The latest example, as reported by Yahoo News, is a pair of ads from Generation Opportunity, a libertarian-leaning advocacy group that targets young Americans. (According to Yahoo and Politico, the group is funded at least in part by the Koch brothers.) GenOpp, as it calls itself, has launched an advertising campaign on 20 campuses designed to persuade students to “opt out of Obamacare.”
The ads focus on a college student (female in one, male in the other) -- who supposedly “signed up for Obamacare” -- going into a doctor’s office for a checkup. The doctor positions the student for an unexpected pelvic or prostate exam and leaves the room. As ominous music plays, a “creepy” Uncle Sam rises up out of nowhere, wielding a vaginal speculum or donning a latex glove. “Don’t let government play doctor,” the ads warn. “Opt Out of ObamaCare.”
These are dynamite ads -- if the only thing one cares about is shock value and virality. They also happen to be wildly misleading, taking the hyperbolic “government takeover of medicine” meme to an extreme.
First off, no one will “sign up for Obamacare.” Those who are not covered by group plans through their employers will shop for private insurers’ individual plans the same way they do today, or through new state insurance-buying exchanges created by the 2010 law.

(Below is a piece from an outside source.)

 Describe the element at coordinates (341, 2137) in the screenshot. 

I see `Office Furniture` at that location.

The law will make individual coverage more affordable for many people -- particularly college students with little income -- by subsidizing the premiums sold through the exchanges. It will also require that coverage to be more comprehensive, mandating that insurers meet or exceed the new minimum coverage levels set in each state. But it will still be private insurance, and care will continue to be delivered mainly by the private sector. (The exception being the county hospitals and public university medical centers that insurers may include in their provider networks.)
In states that choose to do so, the law also expands Medicaid to more low-income individuals and families. That’s a public insurance program, but as with private insurers, the care is delivered mainly by the private sector.

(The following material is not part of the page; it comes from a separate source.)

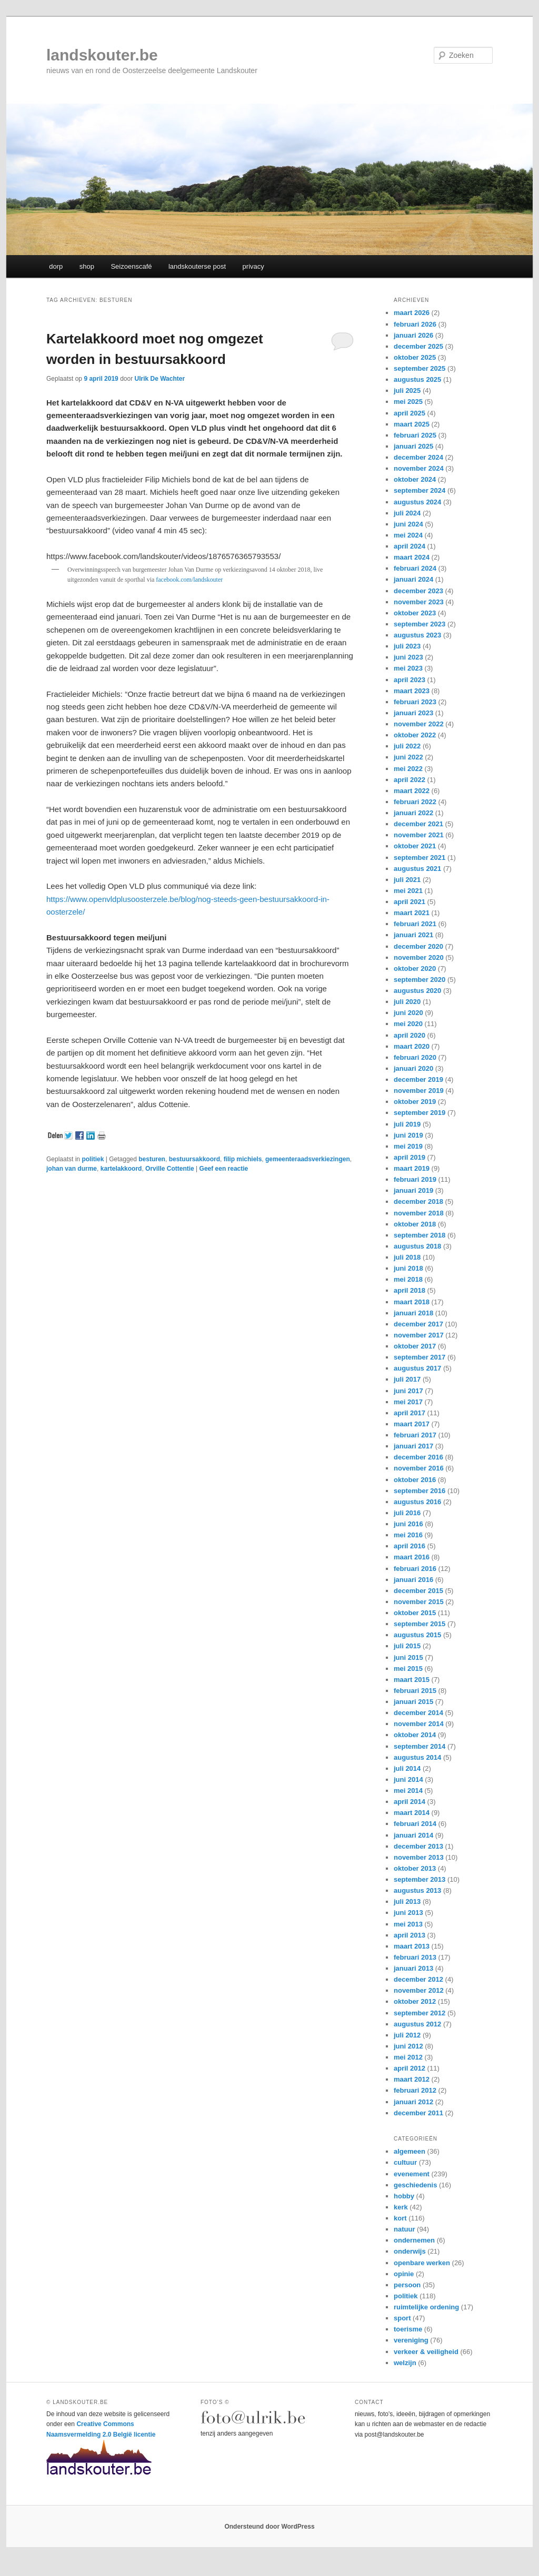 This screenshot has height=2576, width=539. I want to click on oktober 2013, so click(415, 1868).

Second, despite widespread claims to the contrary, the 2010 law doesn’t tell doctors what care to provide or how to provide it. Doctors won’t hand over sensitive aspects of patient care -- or any aspect, really -- to the government. The main government role is to look for ways to reduce inefficiencies and change the incentives that are driving up costs without improving quality. That’s not the stuff of nightmares; in fact, such efforts are overdue.
(Some critics argue that the cuts the law makes in projected Medicare spending will affect the availability of certain types of care, especially from specialists. But the law specifically bars a new governmental cost-control panel from rationing care or reducing benefits. Besides, Medicare is an insurance program for the elderly, not for college students.)

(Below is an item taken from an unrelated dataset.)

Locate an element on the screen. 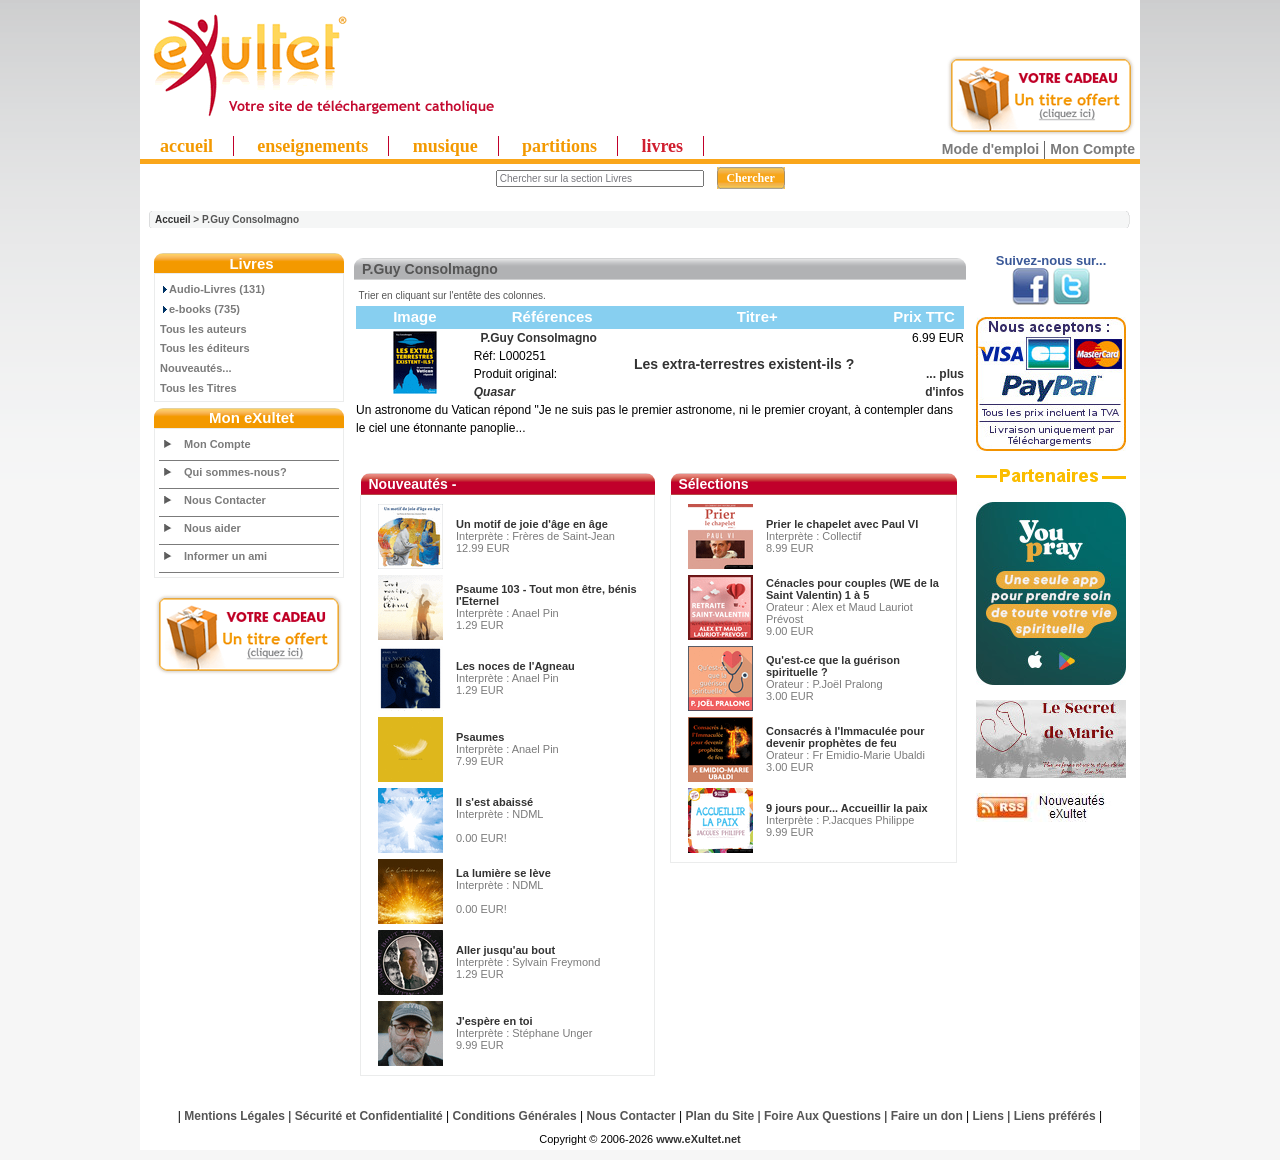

The law may prompt some people’s insurers to trim their provider networks, forcing policyholders to choose between keeping their insurance plan and keeping their doctor. As my colleague Chad Terhune wrote this week, insurers are trying to cut costs by assembling smaller networks of doctors and hospitals for at least some of the plans they’re offering through the exchanges. So in order to obtain a more affordable plan, some people may have to switch doctors.
But that process has been happening anyway because insurers are under enormous pressure from big customers to cut costs. Witness the recent fight between Blue Shield of California and the UCLA Medical Center that led the insurer to drop UCLA temporarily from its networks.
GenOpp President Evan Feinberg told Yahoo that the group was trying to persuade students not to buy health insurance. “You might have to pay a fine, but that’s going to be cheaper for you and better for you,” Feinberg is quoted as saying.
Whether it’s cheaper for students to go without coverage depends on how much care they need while they’re uninsured. The odds are that, if they’re as healthy now as they are young, they’ll get through 2014 without spending a day in the hospital. But it’s a roll of the dice.
And that’s the thing about these ads. GenOpp wants to gamble against the 2010 law by playing with other people’s money. If younger, healthier people ignore the requirement to carry insurance next year and go without coverage, insurers will be left with a costlier pool of customers, driving up premiums. The higher premiums go, the harder it will be for the law’s supporters in Congress to resist the push for repeal.
In the meantime, Americans who need individual insurance coverage will either have to pay more for it (because they were prudent enough to buy it) or will find themselves without it when disaster strikes (because they took GenOpp’s advice).